On a steep slope above Coomasaharn Lake in south Kerry, a large sandstone boulder sits among a scatter of rocks in rough pasture at around 224 metres above sea level.

What sets it apart from its neighbours is not its size, though it measures roughly 2.6 metres by 2 metres, but what has been carved into its surface: a set of prehistoric marks, quietly legible after what may be thousands of years, cut into a sub-rectangular panel facing south-east toward the lake below.

The decoration is sparse, which only makes each motif easier to read. Three cupmarks, simple circular depressions pecked into the stone, are distributed across the panel, the largest about 6 centimetres across. More elaborate are the two cup-and-keyhole motifs placed centrally on the surface.
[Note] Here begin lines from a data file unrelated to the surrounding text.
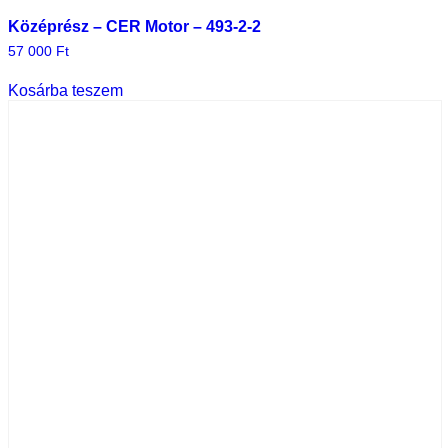
Középrész – CER Motor – 493-2-2
57 000
Ft
Kosárba teszem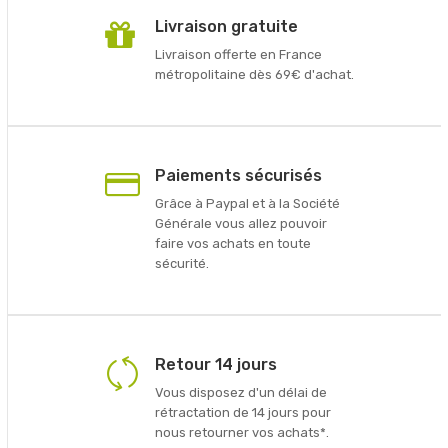
Livraison gratuite
Livraison offerte en France
métropolitaine dès 69€ d'achat.
Paiements sécurisés
Grâce à Paypal et à la Société
Générale vous allez pouvoir
faire vos achats en toute
sécurité.
Retour 14 jours
Vous disposez d'un délai de
rétractation de 14 jours pour
nous retourner vos achats*.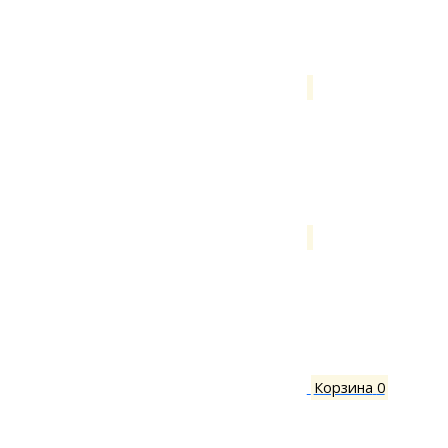
Корзина
0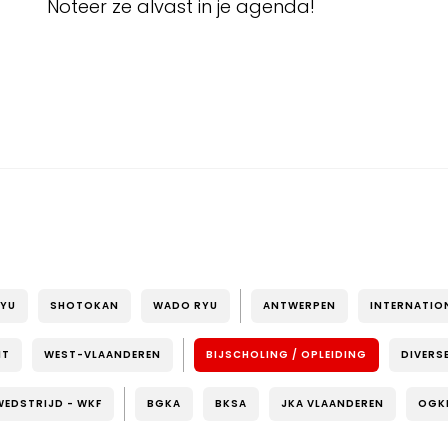
Noteer ze alvast in je agenda!
RYU
SHOTOKAN
WADO RYU
ANTWERPEN
INTERNATIO
NT
WEST-VLAANDEREN
BIJSCHOLING / OPLEIDING
DIVERS
WEDSTRIJD - WKF
BGKA
BKSA
JKA VLAANDEREN
OGK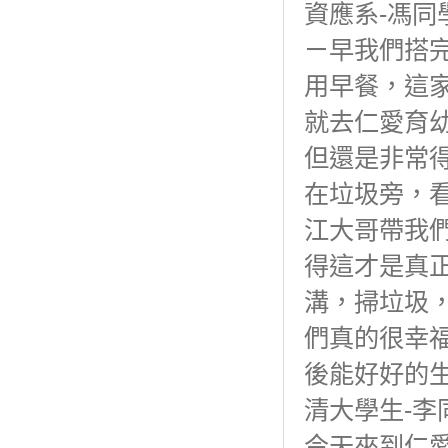
資應系-馮同
ㄧ早我們搭
用早餐，這
就去仁愛育
但還是非常
在垃圾旁，
江大哥帶我
得這才是真
溝，掃垃圾
們真的很幸
後能好好的
清大學生-李
今天來到仁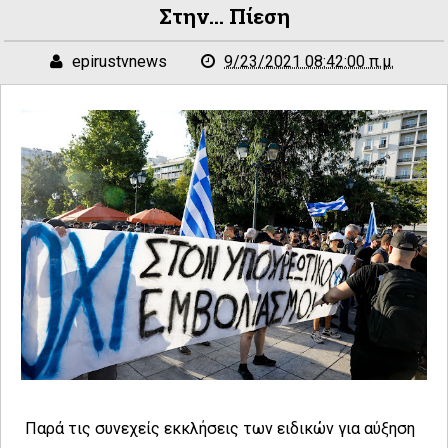
Στην... Πίεση
epirustvnews
9/23/2021 08:42:00 π.μ.
Παρά τις συνεχείς εκκλήσεις των ειδικών για αύξηση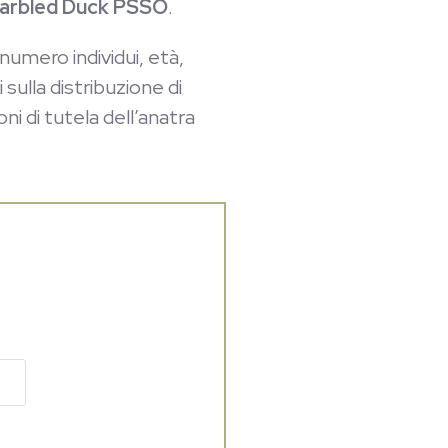
arbled Duck PSSO
.
numero individui, età,
 sulla distribuzione di
ni di tutela dell’anatra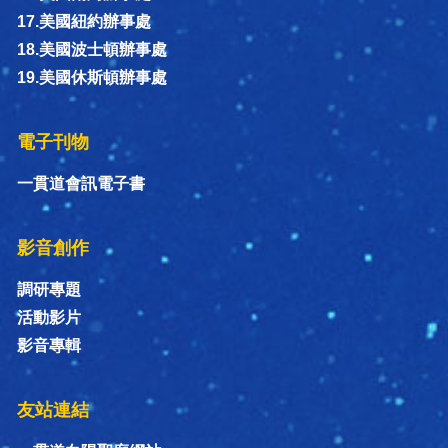
17.美國紐約辦事處
18.美國波士頓辦事處
19.美國休斯頓辦事處
電子刊物
一貫道會訊電子書
影音創作
調研專題
活動影片
影音專輯
友站連結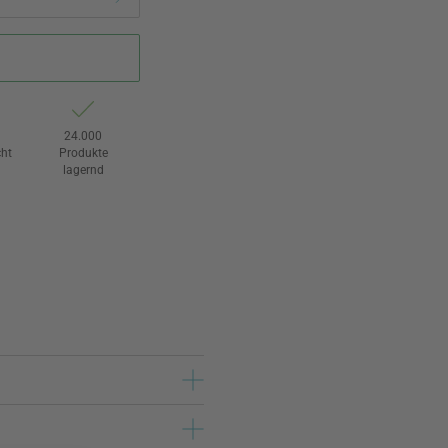
24.000
ht
Produkte
lagernd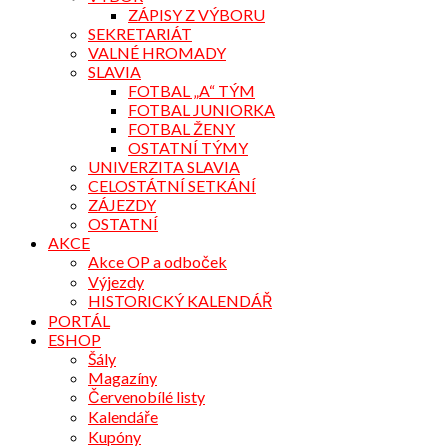
ZÁPISY Z VÝBORU
SEKRETARIÁT
VALNÉ HROMADY
SLAVIA
FOTBAL „A“ TÝM
FOTBAL JUNIORKA
FOTBAL ŽENY
OSTATNÍ TÝMY
UNIVERZITA SLAVIA
CELOSTÁTNÍ SETKÁNÍ
ZÁJEZDY
OSTATNÍ
AKCE
Akce OP a odboček
Výjezdy
HISTORICKÝ KALENDÁŘ
PORTÁL
ESHOP
Šály
Magazíny
Červenobílé listy
Kalendáře
Kupóny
A keyhole motif in Irish rock art typically consists of a cupmark enclosed within one or more penannular rings, that is, rings that are nearly but not quite closed, with a straight groove radiating outward like a tail. Here, the central example has a cupmark surrounded by two such rings and a long groove extending 70 centimetres toward the north-east edge of the stone. The second keyhole, positioned about 10 centimetres to the north, follows the same form: a cupmark enclosed by two penannular ring grooves, measuring roughly 35 by 32 centimetres overall. Several short linear grooves complete the composition. The motifs are described as largely incomplete, though whether that reflects original intent or millennia of weathering on a fractured sandstone surface is difficult to say. Rock art of this type is generally associated with the Later Neolithic and Early Bronze Age, a broad span running from around 4000 to 1500 BC, though dating individual sites with precision remains difficult.

The boulder sits in a pasture field on the Iveragh Peninsula, the same mountainous finger of land that carries the Ring of Kerry road around its southern edge. Coomasaharn itself is a corrie lake, formed in a natural hollow scooped out by glacial activity, and the steep south-east-facing slope that holds the carved stone would have given anyone standing there a clear view across the water. Whether that orientation was deliberate is one of the questions the stone cannot answer.